Dynamic Knowledge Graphs for Integrating Multimodal Life Sciences Data in Translational Research

Authors

  • Raghuveer Prasad Yerneni Independent Researcher and Principal Software Engineer, USA Author

Keywords:

AI-powered knowledge graphs, multimodal data integration, translational research, personalized medicine, biological systems, machine learning

Abstract

Translational research is tough because it needs multimodal data from various biological disciplines. Multiple biological data analyses help apply basic scientific insights to therapy. AI-powered knowledge graphs (KGs) may help. Dynamic representation and integration of genomes, proteomics, clinical, and medical imaging data. Understanding complex biological systems, disease processes, and treatment strategies is easier using knowledge graphs. 

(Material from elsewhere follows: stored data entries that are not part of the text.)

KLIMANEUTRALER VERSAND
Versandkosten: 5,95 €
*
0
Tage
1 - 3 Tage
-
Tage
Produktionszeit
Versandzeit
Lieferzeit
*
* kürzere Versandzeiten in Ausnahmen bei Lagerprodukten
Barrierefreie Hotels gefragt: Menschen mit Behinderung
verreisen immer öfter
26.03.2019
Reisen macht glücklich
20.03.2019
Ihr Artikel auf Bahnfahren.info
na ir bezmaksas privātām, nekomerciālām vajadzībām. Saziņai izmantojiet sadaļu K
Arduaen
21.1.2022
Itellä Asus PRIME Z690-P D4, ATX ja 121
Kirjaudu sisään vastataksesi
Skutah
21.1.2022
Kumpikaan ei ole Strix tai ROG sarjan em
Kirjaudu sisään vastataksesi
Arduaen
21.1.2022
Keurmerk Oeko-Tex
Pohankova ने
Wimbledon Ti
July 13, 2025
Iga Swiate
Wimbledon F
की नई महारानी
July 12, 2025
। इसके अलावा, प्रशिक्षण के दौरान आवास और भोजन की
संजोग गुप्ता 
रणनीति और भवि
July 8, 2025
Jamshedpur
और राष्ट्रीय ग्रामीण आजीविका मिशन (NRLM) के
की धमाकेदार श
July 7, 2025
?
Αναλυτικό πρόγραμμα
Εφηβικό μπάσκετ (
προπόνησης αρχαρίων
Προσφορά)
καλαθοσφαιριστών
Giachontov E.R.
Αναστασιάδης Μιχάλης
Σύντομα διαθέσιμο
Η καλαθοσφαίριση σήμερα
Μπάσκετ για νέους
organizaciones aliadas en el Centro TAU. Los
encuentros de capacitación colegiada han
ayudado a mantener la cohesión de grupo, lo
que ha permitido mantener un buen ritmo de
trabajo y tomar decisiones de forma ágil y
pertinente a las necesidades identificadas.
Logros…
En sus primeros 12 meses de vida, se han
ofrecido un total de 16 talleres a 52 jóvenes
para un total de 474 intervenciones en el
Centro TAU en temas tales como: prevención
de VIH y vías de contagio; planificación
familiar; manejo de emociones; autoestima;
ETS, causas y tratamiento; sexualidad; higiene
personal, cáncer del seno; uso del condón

Nodes represent genes, proteins, pathways, diseases, and medicines, while edges demonstrate their relationships in life sciences knowledge graphs. These photos include new data and scientific breakthroughs, making them suitable for translational study. AI technologies like ML, DL, and NLP may add semantic information to these networks. Easy to mix facts, find new information, and form hypotheses. New biomarkers, pharmaceutical repurposing, and tailored therapy improve patient outcomes. 

Benefits of data-driven dynamic knowledge graphs for multimodal life sciences. Instead of keeping biological data distinct from other data in various research groups or locations, this prevents data fragmentation. Fragmentation hinders biological system understanding and discovery. Knowledge graphs use molecular, cellular, and clinical data to simplify disease and treatment. Knowledge graphs may reveal complex biological and causal links that data analysis ignores. 

Science improves AI-powered knowledge graphs. Research may expand knowledge graphs. They can learn and offer data. Real-world graphs reflect the latest scientific advancements thanks to continuous learning. Flexible dynamic knowledge graphs may be utilised in pharmaceutical development, personalised medicine, clinical decision-making, and epidemiology. 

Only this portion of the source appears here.